(RECORDS Opens)
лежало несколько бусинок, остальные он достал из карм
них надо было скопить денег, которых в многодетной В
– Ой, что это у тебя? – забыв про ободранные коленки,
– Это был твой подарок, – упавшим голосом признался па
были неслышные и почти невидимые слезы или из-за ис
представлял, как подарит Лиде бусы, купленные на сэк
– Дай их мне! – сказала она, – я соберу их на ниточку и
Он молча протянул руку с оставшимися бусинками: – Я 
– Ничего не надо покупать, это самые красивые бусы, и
(RECORDS Closes)
(RECORDS Opens)
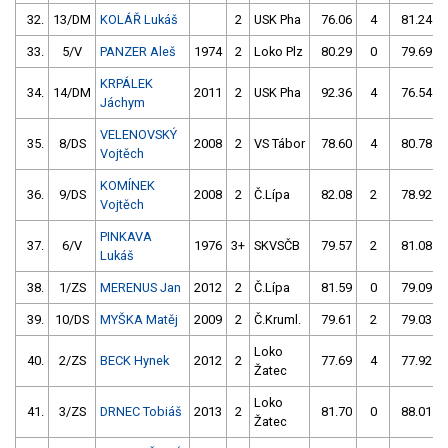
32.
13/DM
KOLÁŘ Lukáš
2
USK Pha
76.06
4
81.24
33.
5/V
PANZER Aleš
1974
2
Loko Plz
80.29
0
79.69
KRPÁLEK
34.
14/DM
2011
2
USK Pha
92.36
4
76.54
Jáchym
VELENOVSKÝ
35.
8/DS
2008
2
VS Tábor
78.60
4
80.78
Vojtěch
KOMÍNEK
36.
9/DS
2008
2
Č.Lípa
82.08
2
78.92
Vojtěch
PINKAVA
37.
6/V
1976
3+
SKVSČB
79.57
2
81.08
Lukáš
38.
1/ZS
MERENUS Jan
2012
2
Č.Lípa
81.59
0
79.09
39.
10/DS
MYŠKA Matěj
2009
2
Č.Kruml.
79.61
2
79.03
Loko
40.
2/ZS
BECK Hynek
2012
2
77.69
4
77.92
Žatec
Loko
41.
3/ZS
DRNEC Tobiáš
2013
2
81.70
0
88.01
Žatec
(RECORDS Closes)
(RECORDS Opens)
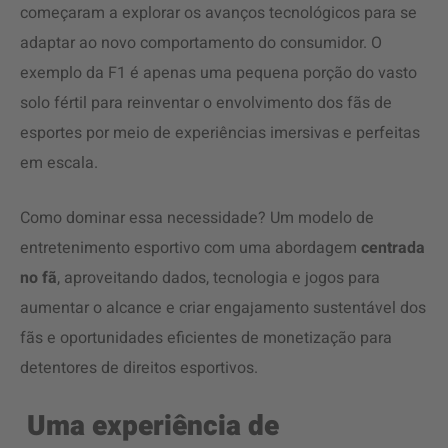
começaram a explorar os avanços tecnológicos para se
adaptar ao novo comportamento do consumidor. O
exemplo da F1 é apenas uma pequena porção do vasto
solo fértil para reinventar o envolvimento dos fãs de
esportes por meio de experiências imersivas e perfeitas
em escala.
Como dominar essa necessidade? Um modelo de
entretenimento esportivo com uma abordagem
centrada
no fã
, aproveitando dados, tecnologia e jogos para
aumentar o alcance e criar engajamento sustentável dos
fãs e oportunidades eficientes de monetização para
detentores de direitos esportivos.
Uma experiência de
(RECORDS Closes)
TASK BRIEF - Find the lines above that contain the word "бусы" and collect them.

SOLUTION FOR THIS EXERCISE -
представлял, как подарит Лиде бусы, купленные на сэк
– Ничего не надо покупать, это самые красивые бусы, и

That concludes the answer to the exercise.